Efficacy and safety of neoadjuvant chemotherapy with dose de-escalation tri-weekly nanoparticle albumin-bound paclitaxel and FEC for human epidermal growth factor receptor 2-positive breast cancer

Introduction: Neoadjuvant chemotherapy (NAC) is widely used for human epidermal growth factor receptor 2-positive (HER2⁺) breast cancer. The standard NAC regimen for HER2⁺ breast cancer is an anthracycline, followed by taxane in combination with anti-HER2 drugs. However, the risk of toxicities such as cardiac dysfunction and peripheral neuropathy occasionally requires dose reduction. Nanoparticle albumin-bound paclitaxel (nab-PTX) is a new taxane used in NAC. The aim of this study was to examine the effects of tri-weekly low-dose nab-PTX with anti-HER2 drugs followed by fluorouracil, epirubicin, and cyclophosphamide (FEC) as NAC in patients with HER2⁺ breast cancer.
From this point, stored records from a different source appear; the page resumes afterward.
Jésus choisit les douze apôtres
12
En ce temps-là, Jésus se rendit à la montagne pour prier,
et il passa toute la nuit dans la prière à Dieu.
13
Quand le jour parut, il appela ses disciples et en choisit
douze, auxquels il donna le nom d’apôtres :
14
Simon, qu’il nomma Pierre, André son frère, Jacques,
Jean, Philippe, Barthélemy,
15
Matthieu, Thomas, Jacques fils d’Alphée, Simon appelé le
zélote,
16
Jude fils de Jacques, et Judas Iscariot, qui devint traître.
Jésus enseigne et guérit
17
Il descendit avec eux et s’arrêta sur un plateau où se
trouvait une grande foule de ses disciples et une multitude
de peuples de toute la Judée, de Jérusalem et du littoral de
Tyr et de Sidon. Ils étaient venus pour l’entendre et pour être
Methods: Patients with operable primary HER2⁺ breast cancer in clinical stages I–III were enrolled in this study. The NAC regimen included four courses of nab-PTX (220 mg/m²) concurrently with trastuzumab (6 mg/kg) tri-weekly, followed by four courses of FEC75 (5-fluorouracil: 500 mg/m², epirubicin: 75 mg/m², and cyclophosphamide: 500 mg/m²). Pathological responses, adverse events, and follow-up data at 36 months were evaluated.
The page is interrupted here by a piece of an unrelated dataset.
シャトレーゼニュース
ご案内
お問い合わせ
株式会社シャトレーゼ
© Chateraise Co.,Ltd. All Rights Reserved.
Results: Among the 20 patients enrolled, 15 completed the treatment protocol. The pathological complete response (pCR) rates were 60.0% overall and 85.7% in hormone receptor-negative/HER2⁺ patients. At 36 months, one secondary malignancy was observed. The most frequent adverse event was peripheral sensory neuropathy (25/42, 59.5%), which persisted in four (16%) patients at 36-month follow-up.

Conclusions: NAC with low-dose tri-weekly nab-PTX followed by FEC demonstrated favorable pCR and disease-free survival. Peripheral sensory neuropathy remains a concerning long-term adverse effect in some patients, even after reducing the nab-PTX dosage.